I think putting hope in compute governance is a very limited hope. We can’t govern compute for long, if at all, because there will be huge reductions in compute needed once more efficient training algorithms are found.
Yeah this confiused me a little too. My current job (in soil science) has a non academic boss, and a team of us boffins, and he doesn’t need to be an academic, because its not his job, he just has to know where the money comes from, and how to stop the stakeholders from running away screaming when us soil nerds turn up to a meeting and start emitting maths and graphs out of our heads. Likewise the previous place I was at, I was the only non PhD haver on technical staff (being a ‘mere’ postgrad) and again our boss wasn’t academic at all.
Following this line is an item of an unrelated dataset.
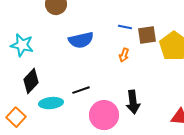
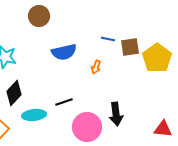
orange arrow: (124, 55) -> (96, 67), moved

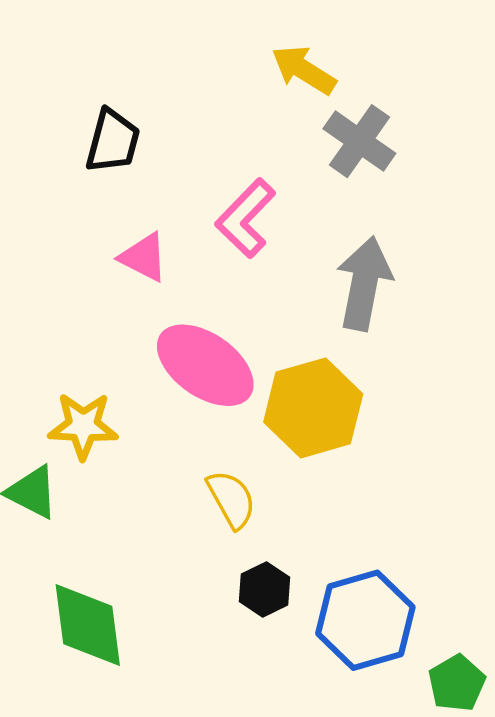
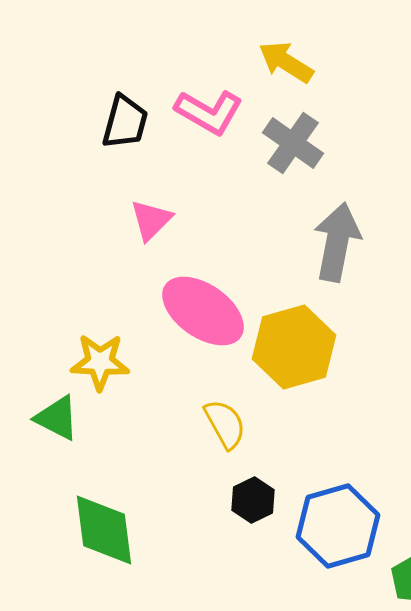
gray cross: (359, 141) -> (293, 143), moved
pink L-shape: (246, 218) -> (209, 112), moved, turned -104
pink triangle: (144, 257) -> (151, 220), turned 48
But he WAS a leader of men and herder of cats, and cat herding is probably a more important skill in that role than actually knowing what those cats are taking about.
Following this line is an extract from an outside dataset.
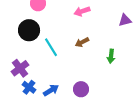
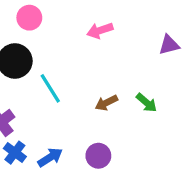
brown arrow: (82, 42) -> (106, 103), moved
green arrow: (111, 56) -> (147, 103), turned -56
And it all works fine. I dont need an academic boss, even if I think an academic boss would be nice. I need a boss who knows how to keep the payroll from derailing, and I suspect the vast majority of science workers feel the same way.
Note that we don’t criticize Connor specifically, but rather the lack of a senior technical expert on the team in general (including Connor). Our primary criticisms of Connor don’t have to do with his leadership skills (which we don’t comment on this at any point in the post).
I’m confused about the disagree votes. Can someone who disagree-voted say which of the following claims they disagreed with:
1. Omega criticized the lack of a senior technical expert on Conjecture’s team.
2. Omega’s primary criticisms of Connor doesn’t have to do with his leadership skills.
3. Omega did not comment on Connorship’s leadership skills at any point in the post.
Beren Millidge is not a senior technical expert?
Nathan Helm-Burger’ used a different notion of “leadership” (like a startup CEO) to criticise the post and Omega responded to it by saying something about “management” leadership, which doesn’t respond to Nathan’s comment really.
Ah I see. Hmm, if I say “Yesterday I said X,” people-who-talk-like-me will interpret contextless disagreement with that claim as “Yesterday I didn’t say X” and not as “X is not true.” Perhaps this is a different communication norm from LW standards, in which case I’ll try to interpret future agree/disagree comments in that light.
I agree from quickly looking at Beren’s LinkedIn page that he seems like a technical expert (I don’t know enough about ML to have a particularly relevant inside-view about ML technical expertise).
I think the (perhaps annoying) fact is that LW readers aren’t a monolith and different people interpret disagreement votes differently.
BTW, from the comment to the EA forum cross-post, I discovered that Beren reportedly left Conjecture very recently. That’s indeed a negative update on Conjecture for me (maybe not as much as he specifically left but rather that this indicates a high turnover rate), but regardless, this doesn’t apply to the inference made by Omega in this report, along the lines that “Conjecture’s research is iffy because they don’t have senior technical experts and don’t know what are they doing”, because this wasn’t true until very recently and probably still isn’t true (overwhelmingly likely there are other technical experts who are still working at Conjecture), so this doesn’t invalidate or stain the research that has been done and published previously.